Health Insurance Basics

Insurance is a major expense but the cost of not having adequate health coverage can be devastating to you and your family. There are ways to save money when it comes to health insurance, but eliminating coverage should never be an option. Minor illnesses and injuries can be a significant setback a major illness and force you and your family into bankruptcy.

You should always take advantage of coverage offered by your employer. Group insurance typically provides a reduced rate over other insurance coverage options. If your employer offers to subsidize or offset some of the expense it equals an even better deal for you more often than not. You will find that even in the best of health circumstances you will not be likely to find a better deal on your own than you will find through the coverage your company offers.

Comparison shopping is the best way to go if you are purchasing your own coverage. The fact is that there is no industry standard when it comes to health insurance and you will see major variances from policy to policy. You should also be careful to not only to compare costs but also to examine the benefits that are actually covered and other pertinent information such as deductibles and limits on coverage as well.

The lowest priced plan is not always the cheapest. The actual benefits your insurance provides are equally important to the cost of the plan. The best plan for your budget is going to be the one that offers the benefits that are most likely to be used by you and your family for the lowest price.

Look out for loopholes. Even the best policies don't include everything or require rider policies in order to cover them. Be sure that you know what is and isn't covered by the policy you are considering before you buy and find yourself in need of services that are not covered. Most health insurance will cover hospital stays and doctor visits but there are many who require additional or even separate coverage for mental health services, prescriptions, or dental care.
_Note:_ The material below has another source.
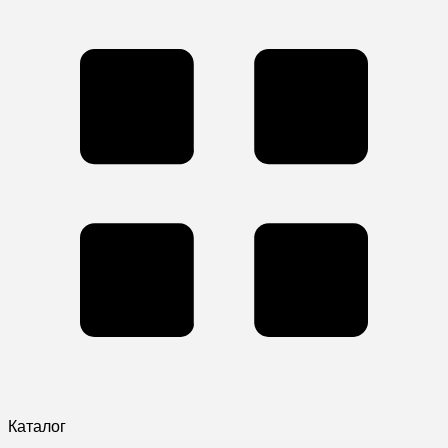
Каталог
The freedom to choose often costs more. Many policies keep costs down by providing a list of health care providers from which you can choose. The ability to go outside a network is often an expensive option indeed. The more freedom of choice you demand the more you are likely to be charged for that coverage in either co-pay fees or monthly premiums. You should also be aware that you can and should find out about the network before you sign up. There are many agencies that compile public data and information about not only doctors but also health plans and hospitals.
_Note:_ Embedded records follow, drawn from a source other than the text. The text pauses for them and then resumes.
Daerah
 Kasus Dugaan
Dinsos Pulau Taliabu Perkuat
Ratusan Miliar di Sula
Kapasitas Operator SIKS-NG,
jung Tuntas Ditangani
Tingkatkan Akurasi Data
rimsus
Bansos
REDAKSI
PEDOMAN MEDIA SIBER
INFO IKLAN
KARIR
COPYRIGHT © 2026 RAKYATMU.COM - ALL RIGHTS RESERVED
You do not have to lose your health care coverage simply because you lose your job. You will most likely have to pay the full premium for that coverage rather than the employer subsidized price you were paying while employed, which means the costs of doing so will be significant.
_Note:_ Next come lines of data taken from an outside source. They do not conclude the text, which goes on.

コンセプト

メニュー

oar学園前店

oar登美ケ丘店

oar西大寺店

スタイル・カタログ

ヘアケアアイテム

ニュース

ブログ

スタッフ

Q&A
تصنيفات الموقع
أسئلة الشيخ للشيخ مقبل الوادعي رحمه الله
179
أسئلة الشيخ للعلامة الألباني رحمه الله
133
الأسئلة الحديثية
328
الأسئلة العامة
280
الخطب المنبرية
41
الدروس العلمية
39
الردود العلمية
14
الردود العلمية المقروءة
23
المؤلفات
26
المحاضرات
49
You will need to sort and sift through information to figure out which plan would be best for your family. This is especially true if you are married and you and your spouse receive health care coverage through your employer. Sometimes it is best for each spouse to go with their companies offered plan while placing the children on one or the other. Only you can make the decision as to which plan you believe will be best for your family.

There are tax breaks that can ease the burden of medical expenses. In most situations medical expenses (and this includes insurance premiums) do not qualify as a tax deduction unless they exceed 7.5% of your income. There are exceptions to this requirement however for those that are self-employed or use flexible spending accounts through their employers.